Venezuela, voci in piazza: anche a Reggio il presidio
Oggi pomeriggio il presidio “Giù le mani dal Venezuela”: anche Reggio Calabria ha aderito alle manifestazioni contro l'attacco statunitense in solidarietà con il popolo venezuelano (Foto e video)
Reggio Calabria ha aderito alla mobilitazione nazionale in solidarietà con il popolo venezuelano. Nel pomeriggio di oggi, 5 gennaio, a poche ore dall’annuncio dell’attacco statunitense contro il Venezuela e del presunto rapimento del presidente Nicolás Maduro, si è svolto in piazza Italia il presidio pacifico “Giù le mani dal Venezuela”, promosso da Potere al Popolo.
L’iniziativa si inserisce in un contesto di forte preoccupazione internazionale. Secondo i manifestanti, l’azione degli Stati Uniti rappresenterebbe una grave violazione della sovranità di uno Stato indipendente e del diritto internazionale. Una narrazione ufficiale che giustifica l’intervento come parte della lotta al narcotraffico viene contestata dagli organizzatori, che individuano invece nelle ingenti risorse energetiche del Paese sudamericano il vero obiettivo dell’operazione.
Dalla piazza è arrivata una ferma condanna dell’attacco, definito dai partecipanti come un atto di aggressione paragonabile a pratiche terroristiche, e un messaggio di solidarietà al popolo venezuelano. È stato inoltre denunciato il silenzio dei governi occidentali, ritenuto complice di fronte a un’azione considerata illegittima e pericolosa per gli equilibri internazionali.

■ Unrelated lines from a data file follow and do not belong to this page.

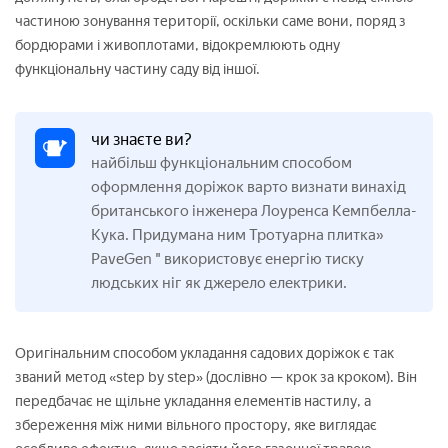
частиною зонування території, оскільки саме вони, поряд з
бордюрами і живоплотами, відокремлюють одну
функціональну частину саду від іншої.
чи знаєте ви?
найбільш функціональним способом
оформлення доріжок варто визнати винахід
британського інженера Лоуренса Кемпбелла-
Кука. Придумана ним Тротуарна плитка»
PaveGen " використовує енергію тиску
людських ніг як джерело електрики.
Оригінальним способом укладання садових доріжок є так
званий метод «step by step» (дослівно — крок за кроком). Він
передбачає не щільне укладання елементів настилу, а
збереження між ними вільного простору, яке виглядає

In una nota diffusa da Potere al Popolo, si sottolinea come il Venezuela sia tra i Paesi con le maggiori riserve di petrolio al mondo e come, secondo il movimento, sia “strumentale” ricondurre l’attacco a motivazioni umanitarie o di tutela dei diritti civili. La presa di posizione critica si estende anche alla politica estera statunitense, accusata di perseguire una strategia imperialista volta al controllo delle risorse e all’interruzione del processo politico avviato da Hugo Chávez, orientato – secondo gli organizzatori – a una redistribuzione della ricchezza a favore delle classi popolari. Nella nota si richiama infine lo scenario geopolitico globale, collegando quanto avvenuto in Venezuela ad altre crisi internazionali e denunciando una crescente tensione tra le grandi potenze, che rischierebbe di tradursi in nuovi conflitti armati.
Il presidio di Reggio Calabria si è inserito nel solco delle numerose iniziative pacifiche di protesta che, nelle stesse ore, si sono moltiplicate in tutte le piazze d’Italia.